The rhetoric of civic engagement was terrifying as the elevation of a new notion of national security.  Can one look at an origin point in the direction of a redefinition of criminality, outside the court of law, in the register of Reality TV as much as in reality.  The mug shots of most wanted and images haunt not only the freeways, but the mug shots that come to constitute entire sections of newspapers, as if to grab attention of audiences against their online competitors?  The emergence of set the scene for arrival of Donald J. Trump and the intensity of his almost baseless baiting by his personalized taunts about immigrants, ICE, and deportations, and the threats of gang violence, rapes, murders, human trafficking, and terrorism that have haunted his demonization of immigrants, refugees, and the approaching Caravan.
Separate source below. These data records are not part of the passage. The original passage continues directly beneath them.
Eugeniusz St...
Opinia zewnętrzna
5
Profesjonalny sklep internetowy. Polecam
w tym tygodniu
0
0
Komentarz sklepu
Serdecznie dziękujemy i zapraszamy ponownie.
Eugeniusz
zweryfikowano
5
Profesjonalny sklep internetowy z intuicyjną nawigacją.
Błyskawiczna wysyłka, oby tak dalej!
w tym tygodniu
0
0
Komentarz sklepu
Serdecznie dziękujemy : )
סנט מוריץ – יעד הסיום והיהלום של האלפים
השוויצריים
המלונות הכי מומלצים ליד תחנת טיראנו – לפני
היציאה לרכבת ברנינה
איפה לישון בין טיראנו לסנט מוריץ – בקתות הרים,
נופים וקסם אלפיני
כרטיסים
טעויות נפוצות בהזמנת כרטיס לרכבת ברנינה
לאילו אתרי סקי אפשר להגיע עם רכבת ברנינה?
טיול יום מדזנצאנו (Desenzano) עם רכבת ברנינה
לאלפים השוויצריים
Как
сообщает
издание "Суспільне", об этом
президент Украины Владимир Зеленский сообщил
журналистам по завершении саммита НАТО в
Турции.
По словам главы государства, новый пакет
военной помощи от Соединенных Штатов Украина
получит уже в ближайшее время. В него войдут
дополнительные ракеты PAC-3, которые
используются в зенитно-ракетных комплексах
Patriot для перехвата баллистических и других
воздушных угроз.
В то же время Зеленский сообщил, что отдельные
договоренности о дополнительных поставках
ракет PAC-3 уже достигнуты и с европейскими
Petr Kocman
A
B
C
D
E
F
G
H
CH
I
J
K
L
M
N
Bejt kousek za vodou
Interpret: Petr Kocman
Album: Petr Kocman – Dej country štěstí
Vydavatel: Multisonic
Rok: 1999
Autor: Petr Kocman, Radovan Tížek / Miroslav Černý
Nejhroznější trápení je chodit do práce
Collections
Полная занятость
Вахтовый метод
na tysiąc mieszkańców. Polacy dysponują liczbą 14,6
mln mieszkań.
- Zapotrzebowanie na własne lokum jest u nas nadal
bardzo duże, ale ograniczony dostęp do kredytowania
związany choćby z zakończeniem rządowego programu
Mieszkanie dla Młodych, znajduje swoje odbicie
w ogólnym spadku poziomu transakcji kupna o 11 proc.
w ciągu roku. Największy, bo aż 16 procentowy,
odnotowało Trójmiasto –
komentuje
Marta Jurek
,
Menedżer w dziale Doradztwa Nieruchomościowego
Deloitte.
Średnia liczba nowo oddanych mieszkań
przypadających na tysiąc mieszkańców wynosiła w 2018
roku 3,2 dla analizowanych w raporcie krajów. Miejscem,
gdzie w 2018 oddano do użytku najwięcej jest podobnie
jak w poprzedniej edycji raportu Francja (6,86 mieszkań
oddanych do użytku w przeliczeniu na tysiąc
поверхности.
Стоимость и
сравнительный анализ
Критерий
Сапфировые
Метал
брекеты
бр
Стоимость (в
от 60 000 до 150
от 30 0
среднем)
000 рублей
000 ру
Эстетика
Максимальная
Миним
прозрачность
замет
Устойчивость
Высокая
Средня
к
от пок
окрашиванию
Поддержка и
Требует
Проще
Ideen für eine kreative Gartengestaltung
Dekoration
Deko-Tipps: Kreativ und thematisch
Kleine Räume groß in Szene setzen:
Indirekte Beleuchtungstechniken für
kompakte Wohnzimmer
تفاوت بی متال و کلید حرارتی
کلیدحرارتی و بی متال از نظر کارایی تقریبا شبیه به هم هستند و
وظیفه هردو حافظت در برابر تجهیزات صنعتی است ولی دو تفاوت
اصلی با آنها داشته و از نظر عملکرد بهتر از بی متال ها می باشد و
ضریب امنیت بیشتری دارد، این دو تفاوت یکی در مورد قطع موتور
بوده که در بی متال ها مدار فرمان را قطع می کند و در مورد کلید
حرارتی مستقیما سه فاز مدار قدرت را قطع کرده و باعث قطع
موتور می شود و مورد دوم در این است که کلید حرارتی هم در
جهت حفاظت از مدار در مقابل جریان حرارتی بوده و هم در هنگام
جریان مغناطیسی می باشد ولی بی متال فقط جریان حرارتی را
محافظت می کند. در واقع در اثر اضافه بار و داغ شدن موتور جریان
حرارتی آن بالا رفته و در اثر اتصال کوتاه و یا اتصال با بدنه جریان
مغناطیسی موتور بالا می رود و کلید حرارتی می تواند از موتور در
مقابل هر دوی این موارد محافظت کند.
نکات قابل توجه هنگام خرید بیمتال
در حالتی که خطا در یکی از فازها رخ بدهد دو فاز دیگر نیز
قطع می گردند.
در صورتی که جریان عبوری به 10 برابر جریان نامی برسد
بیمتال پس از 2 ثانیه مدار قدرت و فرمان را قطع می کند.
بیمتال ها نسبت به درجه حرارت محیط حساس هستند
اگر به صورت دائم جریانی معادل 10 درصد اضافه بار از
For the images of fugitives that haunt the freeways seemed an invitation to participate in an ongoing form of Reality TV, as much as to invite citizen participation in law enforcement, expanding an elastic category of criminality as a sort of place-holder for all to see.

 

EastCoastRapist.com

It is comforting that it was at the borders, however, that we saw borders broke for Beto in Texas, even if he narrowly lost the state, and that the candidates spewing anti-immigrant pro-border platforms in Arizona failed to capture the sort of attention we had feared.

 

TX for beto?

 

 

 

But the prominence of the haunting images of faces of fugitives posted on the freeways, and the image of clear and present dangers that they personify and promote, seemed to create an eery reality at a remove from reality–a dram of Reality TV, in which the designer of a President who spent many years of thought dedicated to Reality TV ratings as a way he could better compete, seemed to haunt his own discourse of opposition, and his irrational obsessions with the dangers of criminality that needy hopeful immigrants in the Caravan are contaminated by, and indeed by the fears of contamination of the nation that Trump has so willfully sought to promote, as if to over-ride and obscure the choices that were at stake in the impending mid-term elections.